Daaromtrent heb ik de volgende vragen voor u, minister: de analyse toont ons wel degelijk goed en slecht nieuws. In de eerste plaats is het mooi dat onze kennisinstellingen aan de top staan. Daarnaast is het opmerkelijk dat de participatie van bedrijven aan Horizon Europe gedaald is. Wat is volgens u de reden hiervoor? Worden er wel degelijk voldoende projecten ingediend of wordt er gewoon strenger beoordeeld? Wat zijn de knelpunten en hoe zouden die eventueel kunnen worden aangepakt?
Twee: hoe zullen ondernemingen meer worden gestimuleerd en ondersteund om projecten in te dienen?
En ten slotte: kan er meer worden samengewerkt tussen ondernemingen enerzijds en kennisinstellingen anderzijds, om dus meer Europese middelen binnen te halen?
Minister Brouns heeft het woord.
Dank u wel, collega. Om een idee te hebben hoe Vlaanderen het doet in de Europese kaderprogramma’s en of er een evolutie merkbaar is, verwijs ik graag naar de analyse die ook gemaakt is door het nationaal contactpunt (NCP Flanders), een samenwerking tussen het Agentschap Innoveren en Ondernemen (VLAIO) en het Fonds Wetenschappelijk Onderzoek - Vlaanderen (FWO) die instaat voor de begeleiding van bedrijven en kennisinstellingen naar die kaderprogramma’s.
Dat contactpunt maakt gebruik van een input-outputanalyse, waarbij het aandeel van de bedrijfssubsidies in het kaderprogramma dat naar Vlaanderen gaat, afgezet wordt tegenover de relatieve bijdrage van Vlaanderen aan totale het EU-budget.
Daaruit blijkt dan dat Vlaamse bedrijven in het programma dat liep tussen 2014 en 2022, maar liefst 89 miljoen euro meer ontvingen dan wat je zou verwachten bij een break-evensituatie, waarbij de output proportioneel gelijk is aan de input. In procentuele termen komt dit overeen met een reële output die 27 procent hoger is dan de break-evensituatie.
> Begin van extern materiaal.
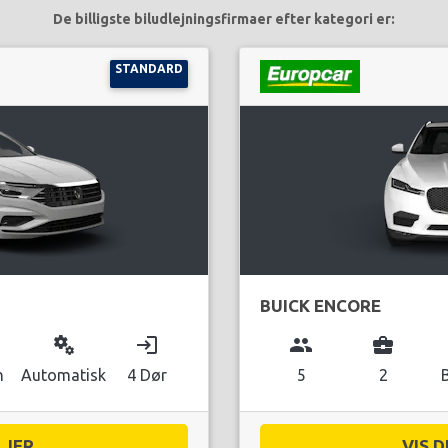
De billigste biludlejningsfirmaer efter kategori er:
STANDARD
BUICK ENCORE
miscellaneous_services
login
group
business_center
n
Automatisk
4 Dør
5
2
JER...
VIS D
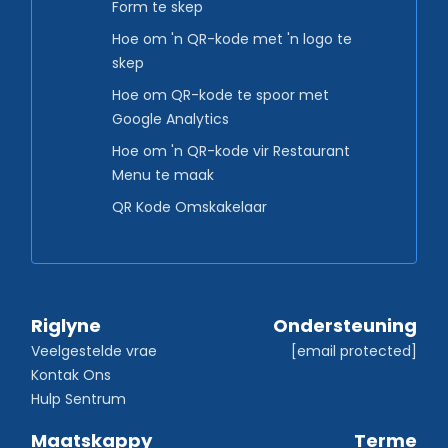
Form te skep
Hoe om 'n QR-kode met 'n logo te
skep
Hoe om QR-kode te spoor met
Google Analytics
Hoe om 'n QR-kode vir Restaurant
Menu te maak
QR Kode Omskakelaar
Riglyne
Ondersteuning
Veelgestelde vrae
[email protected]
Kontak Ons
Hulp Sentrum
Maatskappy
Terme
Om dit te vergelijken met het nieuwe Horizon Europe-programma is het nog te vroeg. Dit programma is pas gestart en loopt van 2021 tot en met 2027. We kunnen dus een tip van de sluier wel al oplichten voor u door naar die eerste drie jaren te kijken. Maar veel zegt dat nog niet, omdat de steun niet gelijkmatig verdeeld is en verschillende onderdelen een andere timing hebben. In elk geval zien we nu reeds dat de output van onze ondernemingen in de eerste drie jaren opnieuw beduidend hoger is dan de break-evensituatie, maar met een surplus dat iets lager uitvalt dan in het vorige programma, namelijk 23 procent in plaats van 27 procent.
Dat landen met een sterk innovatiesysteem meer return halen dan hun input, is op zich niet verbazend. Volgens dat nationaal contactpunt is er zeker nog potentieel voor een versterking van de positie van onze ondernemingen, wat reeds ook eind 2022 heeft geleid tot de lancering van een intern project bij VLAIO om te onderzoeken hoe wij de toeleiding naar dat kaderprogramma kunnen verbeteren.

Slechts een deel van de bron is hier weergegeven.